Record extracts:
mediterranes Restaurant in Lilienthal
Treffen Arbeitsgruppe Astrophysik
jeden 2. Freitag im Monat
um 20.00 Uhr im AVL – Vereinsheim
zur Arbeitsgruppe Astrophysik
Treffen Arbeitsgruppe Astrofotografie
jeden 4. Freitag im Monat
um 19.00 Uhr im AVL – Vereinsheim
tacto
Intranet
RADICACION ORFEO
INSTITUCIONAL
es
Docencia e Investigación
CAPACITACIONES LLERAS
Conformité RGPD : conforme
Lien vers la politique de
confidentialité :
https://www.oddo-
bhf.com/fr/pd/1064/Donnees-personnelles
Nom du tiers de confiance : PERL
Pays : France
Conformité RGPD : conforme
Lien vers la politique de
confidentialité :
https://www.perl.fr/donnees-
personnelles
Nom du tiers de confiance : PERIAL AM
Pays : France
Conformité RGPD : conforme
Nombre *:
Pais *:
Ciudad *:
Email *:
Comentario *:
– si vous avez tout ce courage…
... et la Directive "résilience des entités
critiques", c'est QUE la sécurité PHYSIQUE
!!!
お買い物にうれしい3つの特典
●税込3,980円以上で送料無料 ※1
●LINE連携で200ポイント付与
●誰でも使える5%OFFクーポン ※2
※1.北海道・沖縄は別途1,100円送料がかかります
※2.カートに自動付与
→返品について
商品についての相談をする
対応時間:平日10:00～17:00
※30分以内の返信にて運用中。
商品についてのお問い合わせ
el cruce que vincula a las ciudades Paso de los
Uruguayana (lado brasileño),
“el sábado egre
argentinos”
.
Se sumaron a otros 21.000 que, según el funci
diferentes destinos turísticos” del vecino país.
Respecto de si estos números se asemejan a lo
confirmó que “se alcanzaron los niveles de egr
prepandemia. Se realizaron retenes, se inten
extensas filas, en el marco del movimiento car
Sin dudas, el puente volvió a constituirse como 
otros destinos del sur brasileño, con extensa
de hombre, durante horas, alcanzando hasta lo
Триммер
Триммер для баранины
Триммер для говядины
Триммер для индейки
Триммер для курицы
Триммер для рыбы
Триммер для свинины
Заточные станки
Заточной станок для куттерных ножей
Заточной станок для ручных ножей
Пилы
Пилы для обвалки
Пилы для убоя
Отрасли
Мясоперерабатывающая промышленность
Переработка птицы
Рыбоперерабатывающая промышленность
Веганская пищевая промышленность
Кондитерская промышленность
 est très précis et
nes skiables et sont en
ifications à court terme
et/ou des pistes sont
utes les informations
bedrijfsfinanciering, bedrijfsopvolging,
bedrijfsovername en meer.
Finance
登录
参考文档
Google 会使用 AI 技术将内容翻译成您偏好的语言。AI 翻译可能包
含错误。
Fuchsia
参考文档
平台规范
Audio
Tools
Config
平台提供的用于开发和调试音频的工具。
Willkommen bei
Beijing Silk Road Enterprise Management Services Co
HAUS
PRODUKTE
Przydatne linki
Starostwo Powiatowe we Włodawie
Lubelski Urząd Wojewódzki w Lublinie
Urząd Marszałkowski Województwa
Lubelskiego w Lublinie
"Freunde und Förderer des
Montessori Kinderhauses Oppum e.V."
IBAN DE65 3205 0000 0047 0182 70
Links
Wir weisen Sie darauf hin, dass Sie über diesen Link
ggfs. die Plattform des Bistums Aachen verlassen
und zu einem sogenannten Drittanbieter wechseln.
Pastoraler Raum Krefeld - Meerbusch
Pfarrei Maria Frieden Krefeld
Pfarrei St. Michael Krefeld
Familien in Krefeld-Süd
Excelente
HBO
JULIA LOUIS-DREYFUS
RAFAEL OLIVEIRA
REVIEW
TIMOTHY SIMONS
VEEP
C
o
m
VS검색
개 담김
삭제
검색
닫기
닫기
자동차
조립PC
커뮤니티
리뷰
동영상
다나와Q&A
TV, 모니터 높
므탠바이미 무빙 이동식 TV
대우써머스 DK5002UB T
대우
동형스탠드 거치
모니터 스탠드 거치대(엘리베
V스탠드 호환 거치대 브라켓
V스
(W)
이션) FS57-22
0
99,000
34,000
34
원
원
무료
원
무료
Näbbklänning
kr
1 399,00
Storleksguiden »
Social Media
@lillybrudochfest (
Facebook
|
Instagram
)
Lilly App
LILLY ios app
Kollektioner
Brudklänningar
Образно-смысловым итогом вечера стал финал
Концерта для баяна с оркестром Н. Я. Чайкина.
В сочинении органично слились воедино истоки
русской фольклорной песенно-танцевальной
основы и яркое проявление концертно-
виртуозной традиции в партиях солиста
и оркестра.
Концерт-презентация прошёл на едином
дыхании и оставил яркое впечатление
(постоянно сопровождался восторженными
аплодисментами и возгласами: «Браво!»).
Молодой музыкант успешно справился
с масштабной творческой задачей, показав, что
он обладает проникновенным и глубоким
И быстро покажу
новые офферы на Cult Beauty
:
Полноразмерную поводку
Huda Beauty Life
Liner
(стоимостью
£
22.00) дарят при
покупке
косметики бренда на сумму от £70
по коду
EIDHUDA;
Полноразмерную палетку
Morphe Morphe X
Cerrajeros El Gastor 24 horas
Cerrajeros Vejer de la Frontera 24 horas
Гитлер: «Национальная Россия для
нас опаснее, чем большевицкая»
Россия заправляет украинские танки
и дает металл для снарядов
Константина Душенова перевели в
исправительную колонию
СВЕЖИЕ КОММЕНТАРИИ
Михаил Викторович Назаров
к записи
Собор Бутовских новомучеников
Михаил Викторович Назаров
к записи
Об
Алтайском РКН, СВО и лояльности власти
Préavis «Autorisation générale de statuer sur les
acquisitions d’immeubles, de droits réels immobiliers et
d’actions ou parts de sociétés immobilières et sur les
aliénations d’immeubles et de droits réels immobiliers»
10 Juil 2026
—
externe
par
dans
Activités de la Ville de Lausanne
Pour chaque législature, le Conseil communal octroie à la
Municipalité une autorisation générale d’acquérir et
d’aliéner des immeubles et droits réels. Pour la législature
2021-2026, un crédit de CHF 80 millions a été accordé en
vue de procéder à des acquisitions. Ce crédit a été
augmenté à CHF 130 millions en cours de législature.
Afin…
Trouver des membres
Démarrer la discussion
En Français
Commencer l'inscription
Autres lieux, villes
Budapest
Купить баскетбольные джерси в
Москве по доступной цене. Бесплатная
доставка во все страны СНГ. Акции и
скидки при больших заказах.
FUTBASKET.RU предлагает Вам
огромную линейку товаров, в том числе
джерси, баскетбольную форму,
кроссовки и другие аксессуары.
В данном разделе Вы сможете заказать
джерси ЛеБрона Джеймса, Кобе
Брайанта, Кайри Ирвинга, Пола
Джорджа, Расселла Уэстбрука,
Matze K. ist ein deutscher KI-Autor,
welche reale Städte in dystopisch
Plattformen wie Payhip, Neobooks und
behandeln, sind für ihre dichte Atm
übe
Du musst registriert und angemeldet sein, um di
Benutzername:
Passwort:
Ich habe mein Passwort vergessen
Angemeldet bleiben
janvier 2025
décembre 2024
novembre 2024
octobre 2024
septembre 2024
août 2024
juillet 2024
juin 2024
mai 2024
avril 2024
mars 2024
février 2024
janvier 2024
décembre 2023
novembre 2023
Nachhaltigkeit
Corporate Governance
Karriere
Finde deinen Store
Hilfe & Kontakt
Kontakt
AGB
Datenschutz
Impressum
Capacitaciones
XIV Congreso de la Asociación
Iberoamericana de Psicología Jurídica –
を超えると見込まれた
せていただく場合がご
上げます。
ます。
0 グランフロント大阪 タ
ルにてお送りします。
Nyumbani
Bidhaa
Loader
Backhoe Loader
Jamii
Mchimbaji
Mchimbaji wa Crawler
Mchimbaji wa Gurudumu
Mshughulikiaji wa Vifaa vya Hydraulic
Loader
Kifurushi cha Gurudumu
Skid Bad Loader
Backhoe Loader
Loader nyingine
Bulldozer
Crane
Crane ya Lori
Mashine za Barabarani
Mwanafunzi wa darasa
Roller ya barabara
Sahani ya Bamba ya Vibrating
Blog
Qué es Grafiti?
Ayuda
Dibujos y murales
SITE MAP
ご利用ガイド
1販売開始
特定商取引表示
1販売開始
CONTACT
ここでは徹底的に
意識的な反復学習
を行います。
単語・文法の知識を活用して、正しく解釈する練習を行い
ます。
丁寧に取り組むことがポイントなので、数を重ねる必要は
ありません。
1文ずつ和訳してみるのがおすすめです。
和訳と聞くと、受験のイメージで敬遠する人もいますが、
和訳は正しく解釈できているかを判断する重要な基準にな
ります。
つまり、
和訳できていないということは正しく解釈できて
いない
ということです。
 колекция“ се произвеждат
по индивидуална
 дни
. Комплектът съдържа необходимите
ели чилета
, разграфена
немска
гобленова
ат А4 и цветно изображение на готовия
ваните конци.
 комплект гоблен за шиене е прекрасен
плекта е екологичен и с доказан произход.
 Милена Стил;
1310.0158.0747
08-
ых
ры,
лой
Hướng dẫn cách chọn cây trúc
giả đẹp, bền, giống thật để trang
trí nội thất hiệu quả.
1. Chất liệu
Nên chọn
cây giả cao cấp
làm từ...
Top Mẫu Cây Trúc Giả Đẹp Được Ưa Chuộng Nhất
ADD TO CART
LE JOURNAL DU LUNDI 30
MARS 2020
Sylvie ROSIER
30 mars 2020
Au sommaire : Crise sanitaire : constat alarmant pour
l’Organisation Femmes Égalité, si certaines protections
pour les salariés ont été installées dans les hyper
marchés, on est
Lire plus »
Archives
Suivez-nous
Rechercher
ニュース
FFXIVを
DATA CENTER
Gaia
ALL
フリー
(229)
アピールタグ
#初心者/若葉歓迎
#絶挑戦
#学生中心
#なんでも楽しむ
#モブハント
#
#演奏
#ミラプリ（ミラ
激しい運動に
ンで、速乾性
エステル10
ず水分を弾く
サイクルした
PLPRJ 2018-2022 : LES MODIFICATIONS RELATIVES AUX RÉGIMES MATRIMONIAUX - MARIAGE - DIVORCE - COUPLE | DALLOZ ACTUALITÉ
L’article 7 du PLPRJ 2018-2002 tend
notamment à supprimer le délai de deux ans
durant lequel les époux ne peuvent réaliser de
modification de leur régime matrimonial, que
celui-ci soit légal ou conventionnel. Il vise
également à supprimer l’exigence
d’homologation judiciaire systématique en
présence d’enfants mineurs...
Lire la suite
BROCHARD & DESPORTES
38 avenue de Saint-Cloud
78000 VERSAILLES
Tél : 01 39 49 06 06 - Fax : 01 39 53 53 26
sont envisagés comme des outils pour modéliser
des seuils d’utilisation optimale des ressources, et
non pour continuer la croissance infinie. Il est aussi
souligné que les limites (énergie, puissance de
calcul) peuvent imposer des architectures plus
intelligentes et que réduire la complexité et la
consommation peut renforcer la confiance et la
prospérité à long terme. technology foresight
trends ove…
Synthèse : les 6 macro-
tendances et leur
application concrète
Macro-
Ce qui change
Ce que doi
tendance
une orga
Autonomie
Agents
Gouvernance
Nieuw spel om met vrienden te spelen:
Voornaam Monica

Exercise prompt:
What lines above contain the string "immeubles"? Copy all of them.

Response below:
acquisitions d’immeubles, de droits réels immobiliers et
aliénations d’immeubles et de droits réels immobiliers»
d’aliéner des immeubles et droits réels. Pour la législature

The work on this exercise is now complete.